Las Vegas Sands (NYSE:LVS) is reportedly mulling getting into the booming sports wagering business. That potentially marks a move into online gaming, an area Chairman Sheldon Adelson has long voiced opposition against.
Earlier Friday, Bloomberg reported Sands acting CEO Rob Goldstein is in early discussions that could result in the largest gaming company by market capitalization finally arriving in the sports betting industry. Talks are believed to revolve around leveraging the iconic Sands brand or the company developing its own betting platform, according to unidentified sources cited by Bloomberg.
On Thursday, the Venetian operator issued a statement saying Adelson is taking a leave of absence to resume treatment for non-Hodgkin’s lymphoma. The 87-year-old previously funded efforts and groups, such as the Coalition to Stop Internet Gambling (CSIG), to halt the proliferation of internet gaming, arguing that web-based card games and slots can lead to substantial losses for gamblers and foster high levels of addiction.
Since the 2018 Supreme Court ruling on the Professional and Amateur Sports Protection Act (PAPSA), LVS stands as the only major domestic US casino operator without some online sports betting exposure.

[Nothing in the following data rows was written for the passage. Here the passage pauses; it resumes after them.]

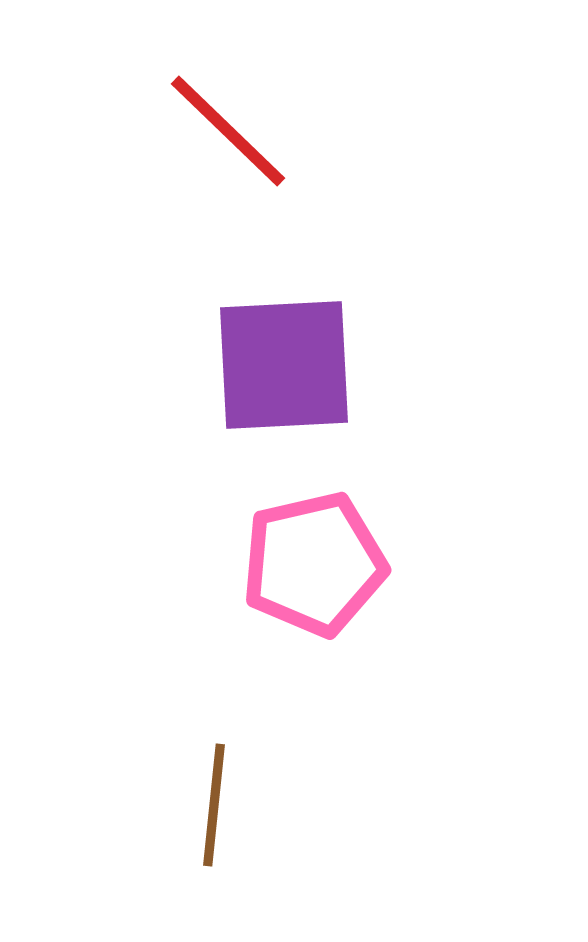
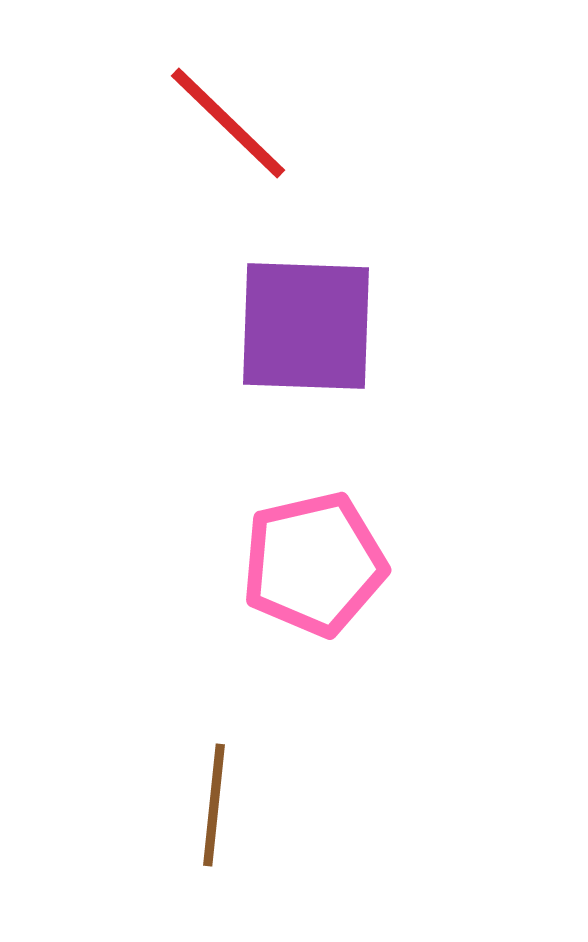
red line: moved 8 px up
purple square: moved 22 px right, 39 px up; rotated 5 degrees clockwise
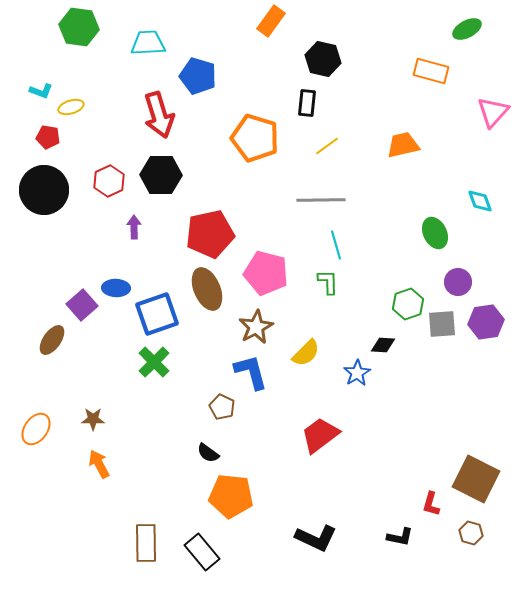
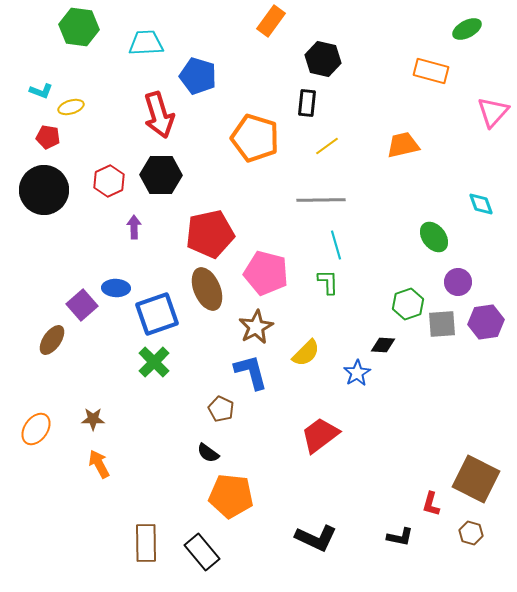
cyan trapezoid at (148, 43): moved 2 px left
cyan diamond at (480, 201): moved 1 px right, 3 px down
green ellipse at (435, 233): moved 1 px left, 4 px down; rotated 12 degrees counterclockwise
brown pentagon at (222, 407): moved 1 px left, 2 px down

The company’s sports wagering offerings are confined to a William Hill sportsbook at the Venetian on the Las Vegas Strip and kiosks at the neighboring Palazzo.
‘Late to the Party’
LVS’s potential change of stance on sports wagering comes as rivals, such as Caesars Entertainment, MGM Resorts International, and even Wynn Resorts are increasingly prominent players in the fast-growing industry.
In terms of a potential online offering, LVS is certainly late to the party. In that sense, they may look to partner with an existing operator, perhaps via direct investment, rather than trying to play catch-up to the likes of FanDuel, BetMGM, and DraftKings,” said RoundHill Investments co-founder Will Hershey in an interview.
Often touted by analysts for having one of the strongest balance sheets among casino operators, and with a market capitalization of $44.42 billion, LVS has the resources to consider a sports betting acquisition. Cementing a deal to sell the Venetian, Palazzo, and Sands Convention Center on the Strip would bring in more cash, perhaps as much as $6 billion. But there’s currently no talk that the company is considering a takeover as a sports wagering entry.
Possible Pandemic Elixir
LVS owns five integrated resorts in Macau and Marina Bay Sands in Singapore, and those are the company’s two largest markets in terms of revenue and earnings before interest, taxes, depreciation and amortization (EBITDA).
Its US exposure is confined to the aforementioned Strip venues. But with rumors of sales of those assets intensifying, some industry observers believe that’s a commentary on Sin City’s recovery trajectory from the coronavirus pandemic.
Should Sands proceed with divesting those venues, it could use the cash to enter New York, where sports wagering is permitted, and Texas, though the Lone Star State is a longer-term objective because the state has limited casino gaming and doesn’t allow sports wagering.
“A combination of improved regulatory momentum in states like New York and increasing valuations for online operators has likely weighed on their decision to reconsider,” said Hershey. “The longer the pandemic rolls on and retail operations suffer, the more pressure there is on LVS to enter online.”